Thursday, 24 April 2014

Winter Soldier #1-19

This week (month), we're going back a few years again: to Winter Soldier.

      I've heard fans say that Brubaker's second run on Captain America (volume 6) isn't as good as his first. It's true. It had some promising elements, but ultimately it didn't carry itself as well as the adventures of Bucky Barnes (or, indeed, the adventures of Captain America and Union Jack.)

      Winter Soldier is that book.

 As the cover to #1 proudly proclaims, Bucky Barnes is stepping over "FROM THE PAGES OF CAPTAIN AMERICA!" But really, in a way, he is bringing 'Captain America' right over with him. The series acts as a sequel to Brubaker's first volume of that book, where Bucky Barnes, the Winter Soldier, is eventually built up to take over the mantle of Captain America from Steve Rogers. (Brubaker's second run on Captain America, published concurrently, makes little reference to the Winter Soldier and is really its own thing.) Bucky has one of the best resurrections, really (following what had already been a pretty good resurrection for the character in the first place.) By The Trial of Captain America, though, the press caught onto information on Bucky's background and it became necessary to remove him from that position. In Fear Itself, Bucky is supposedly killed during the attack on Washington DC - but as #7.1 reveals to us (and to Steve), this is a ruse in order to remove Bucky from the public eye. To the reader, it's a retcon (admittedly, only a couple of months after the original events) - but to the writer, it was always the authorial intent, and completely fits with everything we've seen built up before with the Winter Soldier. He is at his very essence a spy and a fighter - naturally, he will go underground. Indeed, the end of #7 saw a certain teaser poster in it, alluding to the character of Novokov, who will become a major player in this series:

      Here, we see the Winter Soldier, Black Widow and Jasper Sitwell brought together within the most secret levels of S.H.I.E.L.D. But it's not a S.H.I.E.L.D. book, despite the odd Helicarrier here and there. It's espionage, sure, but a deeper level of espionage with a man who only five people know exist: a faceless (masked) man, unknown to S.H.I.E.L.D. and the world's greatest superheroes. Over the course of the series, things will change. Dramatically.

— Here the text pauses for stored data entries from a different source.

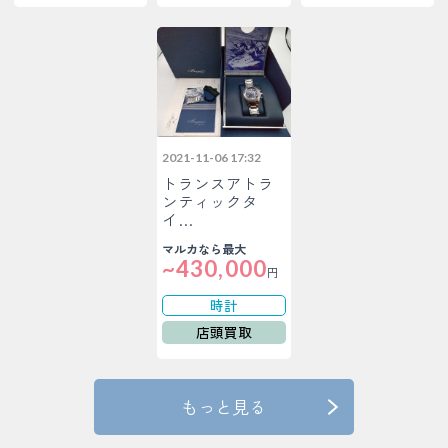
2021-11-06 17:32
トランスアトラ
ンティックタ
イ…
マルカなら最大
~430,000
円
時計
店頭買取
もっと見る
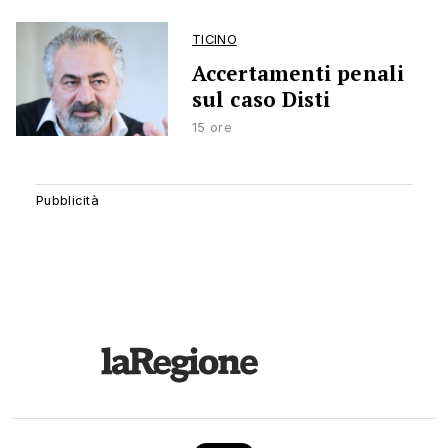
TICINO
Accertamenti penali
sul caso Disti
15 ore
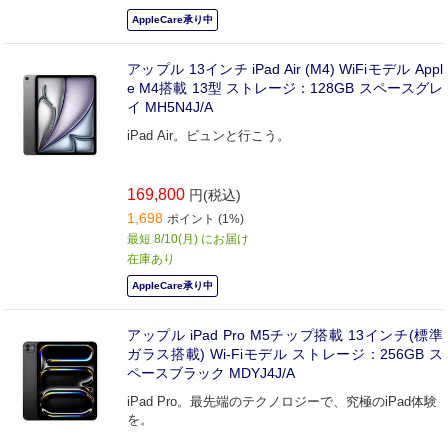
AppleCare承り中
アップル 13インチ iPad Air (M4) WiFiモデル Appl
e M4搭載 13型 ストレージ：128GB スペースグレ
イ MH5N4J/A
iPad Air。ビュンと行こう。
169,800
円(税込)
1,698
ポイント (1%)
最短 8/10(月) にお届け
在庫あり
AppleCare承り中
アップル iPad Pro M5チップ搭載 13インチ(標準
ガラス搭載) Wi-Fiモデル ストレージ：256GB ス
ペースブラック MDYJ4J/A
iPad Pro。最先端のテクノロジーで、究極のiPad体験
を。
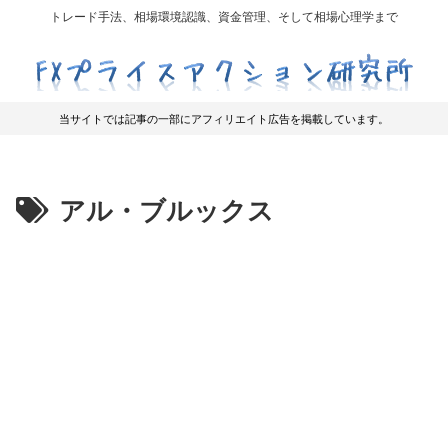
トレード手法、相場環境認識、資金管理、そして相場心理学まで
当サイトでは記事の一部にアフィリエイト広告を掲載しています。
アル・ブルックス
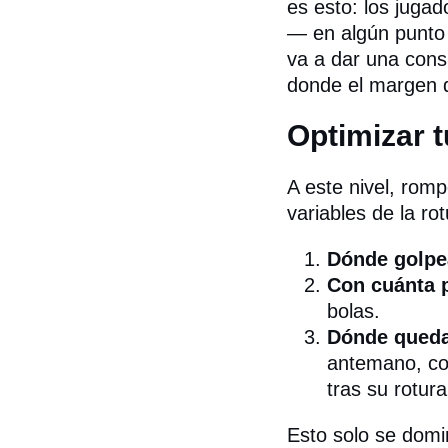
es esto: los jugad
— en algún punto 
va a dar una consi
donde el margen d
Optimizar t
A este nivel, romp
variables de la ro
Dónde golpea
Con cuánta 
bolas.
Dónde queda 
antemano, con
tras su rotur
Esto solo se domin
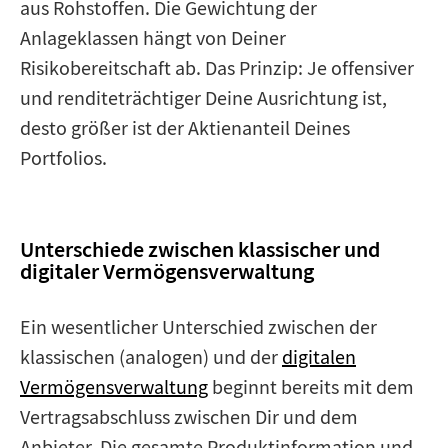
aus Rohstoffen. Die Gewichtung der
Anlageklassen hängt von Deiner
Risikobereitschaft ab. Das Prinzip: Je offensiver
und renditeträchtiger Deine Ausrichtung ist,
desto größer ist der Aktienanteil Deines
Portfolios.
Unterschiede zwischen klassischer und
digitaler Vermögensverwaltung
Ein wesentlicher Unterschied zwischen der
klassischen (analogen) und der
digitalen
Vermögensverwaltung
beginnt bereits mit dem
Vertragsabschluss zwischen Dir und dem
Anbieter. Die gesamte Produktinformation und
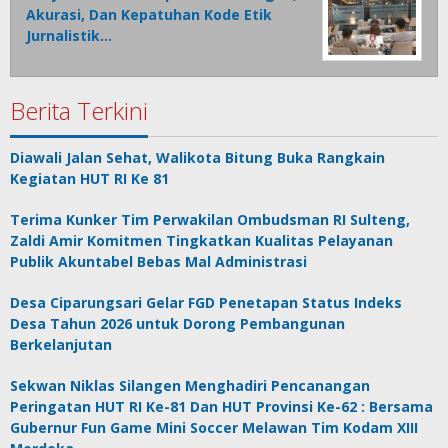
Akurasi, Dan Kepatuhan Kode Etik
Jurnalistik…
Berita Terkini
Diawali Jalan Sehat, Walikota Bitung Buka Rangkain
Kegiatan HUT RI Ke 81
Terima Kunker Tim Perwakilan Ombudsman RI Sulteng,
Zaldi Amir Komitmen Tingkatkan Kualitas Pelayanan
Publik Akuntabel Bebas Mal Administrasi
Desa Ciparungsari Gelar FGD Penetapan Status Indeks
Desa Tahun 2026 untuk Dorong Pembangunan
Berkelanjutan
Sekwan Niklas Silangen Menghadiri Pencanangan
Peringatan HUT RI Ke-81 Dan HUT Provinsi Ke-62 : Bersama
Gubernur Fun Game Mini Soccer Melawan Tim Kodam XIII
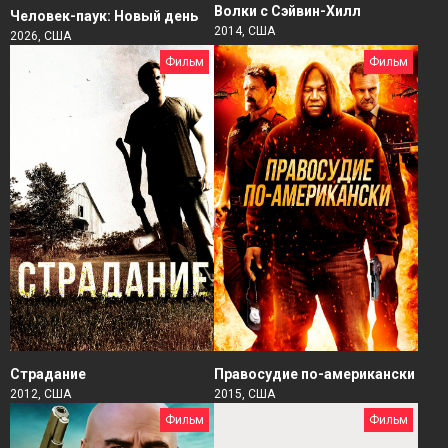
Волки с Сэйвин-Хилл
Человек-паук: Новый день
2014, США
2026, США
Фильм
Фильм
Страдание
Правосудие по-американски
2012, США
2015, США
Фильм
Фильм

      Brubaker, Guice and Lark (veteran crew from his work on Captain America and Daredevil) worked as the creative team on #1-14, but by #14 Brubaker's emerging prospects in film and TV meant he had to leave Marvel in order to work on those projects. For #15-19, Jason Latour and Nic Klein took over, only for the series to be shamefully cancelled shortly after the first issue. It's a shame, really. Some fans found it do be mediocre - some saw it as Dead On Arrival - but Latour and Klein deserved their chance. Well, they had it. The Winter Soldier working on the retired Nick Fury's orders and finding a remnant from his Winter Soldier past: a young girl, Tarasova, who has grown up into the Electric Ghost. We leave it open-ended from there, right into the All-New Invaders and his introduction into the Marvel Cinematic Universe. Bucky has had an interesting ride, but perhaps we should look to see what his future should hold. (Or perhaps we should read over our Omnibi of Brubaker's Captain America, and wonder over its brilliance.)

      Per the Amazon listing, Marvel will be reprinting Brubaker's fourteen issues again later this year in a Complete Collection (perhaps unsurprisingly, given a certain Blu-Ray/DVD/Digital Disney release.) It's a good run, and I recommend checking it out either in the 3 or 4 trade paperbacks (depending how complete you want to get) or the Complete Collection once it's released.